Please reproduce exactly the line that contains "Tandem 25km: Robert" and every line after it through the end of the records below, adding nothing else.

[Saved entries]
.....

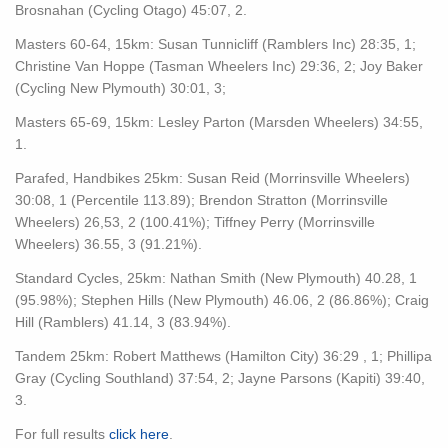
Brosnahan (Cycling Otago) 45:07, 2.
Masters 60-64, 15km: Susan Tunnicliff (Ramblers Inc) 28:35, 1;
Christine Van Hoppe (Tasman Wheelers Inc) 29:36, 2; Joy Baker
(Cycling New Plymouth) 30:01, 3;
Masters 65-69, 15km: Lesley Parton (Marsden Wheelers) 34:55,
1.
Parafed, Handbikes 25km: Susan Reid (Morrinsville Wheelers)
30:08, 1 (Percentile 113.89); Brendon Stratton (Morrinsville
Wheelers) 26,53, 2 (100.41%); Tiffney Perry (Morrinsville
Wheelers) 36.55, 3 (91.21%).
Standard Cycles, 25km: Nathan Smith (New Plymouth) 40.28, 1
(95.98%); Stephen Hills (New Plymouth) 46.06, 2 (86.86%); Craig
Hill (Ramblers) 41.14, 3 (83.94%).
Tandem 25km: Robert Matthews (Hamilton City) 36:29 , 1; Phillipa
Gray (Cycling Southland) 37:54, 2; Jayne Parsons (Kapiti) 39:40,
3.
For full results
click here
.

.....

EXPECTED ANSWER:
Tandem 25km: Robert Matthews (Hamilton City) 36:29 , 1; Phillipa
Gray (Cycling Southland) 37:54, 2; Jayne Parsons (Kapiti) 39:40,
3.
For full results
click here
.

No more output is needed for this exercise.